Nozick takes this idea of using the swing-middle group and expands upon it, waxing philosophical about the general morality of “using” others at all.  In our society, except for a few fringe groups, we pretty much accept that humans may “use” animals.  The question Nozick asks is, how far should we take this?… “Are organisms arranged on some ascending scale, so that any may be sacrificed or caused to suffer to achieve a greater total benefit for those not lower on the scale?”  He calls this view the “Elitist Hierarchical View.”  Under this view, a being may be sacrificed only for those beings occupying a higher place on life’s value scale.

Nozick lists a few competing outlooks to the Elitist Hierarchical View…

Competing View One:  a being can NOT be sacrificed for ANY other being’s sake  [this group might include, say… vegetarians, or those Buddhist sects which refuse to step on a bug, or those Manichaeists who will not murder plants].

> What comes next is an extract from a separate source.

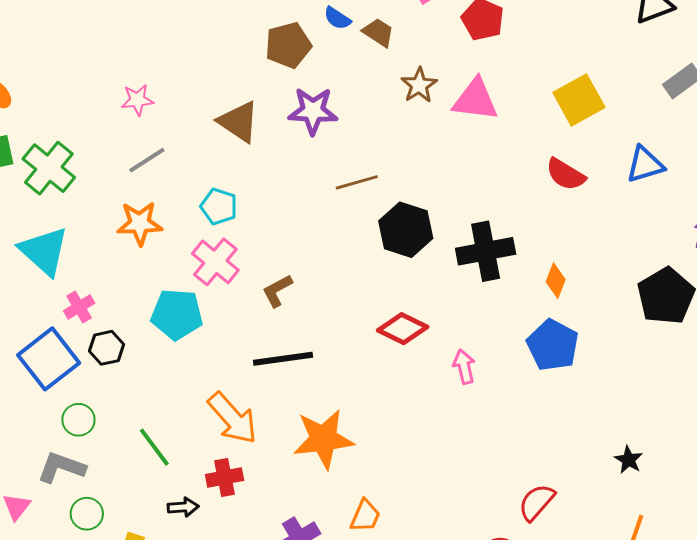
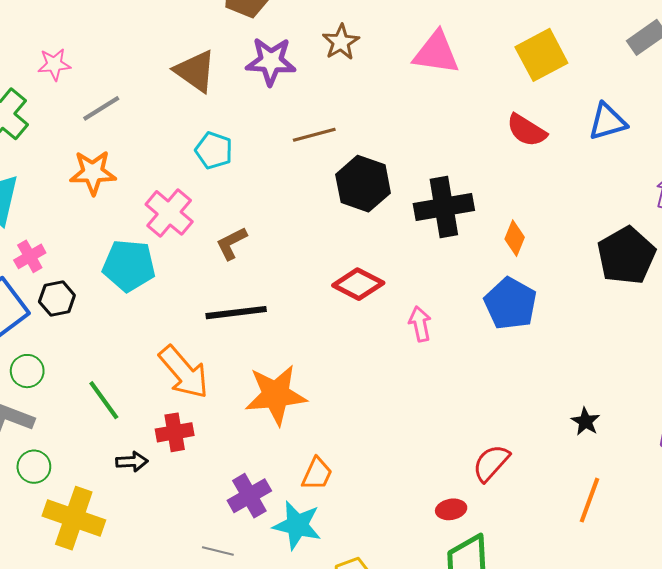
brown star: (419, 85) -> (341, 42), moved
pink star: (137, 100) -> (54, 64), moved
cyan pentagon: (219, 206) -> (214, 150), moved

Competing View Two:  a being may be sacrificed only for those beings ON THE SAME VALUE LEVEL OR HIGHER.  [Perhaps this would include soldiers, or people who receive less than the best healthcare so that the wealthy may receive the most and the best]

Competing View Three:  any being can be sacrificed for ANY other being, above or below it on the value scale.  Perhaps this would mean that it would be okay to kill-off tree-cutting settlers in order to preserve the local owl population (and the trees!).

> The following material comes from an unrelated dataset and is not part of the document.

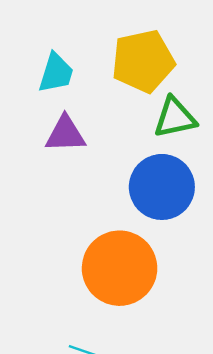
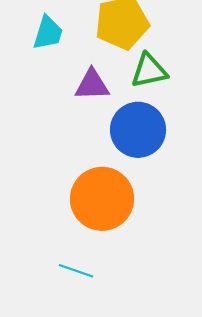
purple triangle: (65, 134) -> (92, 85), moved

If using people means making them do things for you, than perhaps the flipside would be NOT allowing them to do things– for the reason that their activities might harm you in some way.  Nozick really struggles with the question of a Society’s exercise of “preventative restraint.”

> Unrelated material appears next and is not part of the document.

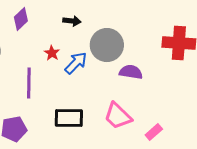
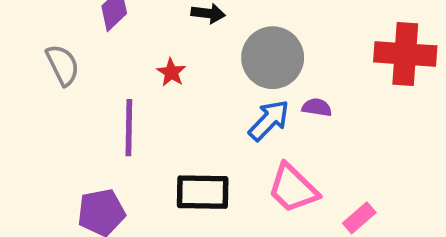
blue arrow: (76, 63) -> (269, 120), moved
purple semicircle: (131, 72) -> (317, 107), size x0.7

And, I confess, I have struggled with same issue.  After so many years and so many experiences, I feel personally confident that there have been situations– rare but existent– in which I have interacted with a person who I knew– knew beyond a shadow of a doubt– would –sometime someplace– hurt someone badly.  And we can even assume that the person in question had already served time for assault or worse.  But what could I do?  You can’t lock-up someone just because your gut warns you that they are evil incarnate.  You can’t even “take ’em out.”  I found it a terrible feeling and a burden to carry.

Nozick never comes up with a great answer concerning the exercise of “preventative restraint.”  He eventually leads himself to the conclusion that if we restrain someone from an activity which MIGHT harm us, then we owe them some kind of compensation for such a restraint upon their freedom.  This comes under his general Principle Of Compensation, which requires “those who act in self-protection in order to increase their own security to compensate those they prohibit from doing risky acts which might actually have turned out to be harmless.”  This gets very sticky, very quickly.  For instance, should we compensate people because we force them to lower their driving speed to something we consider “safe?”

At one point, Nozick suggests that Society should provide liability insurance for people as part of the Compensation Principle.  Says Nozick, “providing such insurance almost certainly would be the least expensive way to compensate people who present only normal danger to others.”  Although this idea of public liability insurance seems quite socialist on one hand, Nozick contends he arrived at the idea via logic and strictly Libertarian values.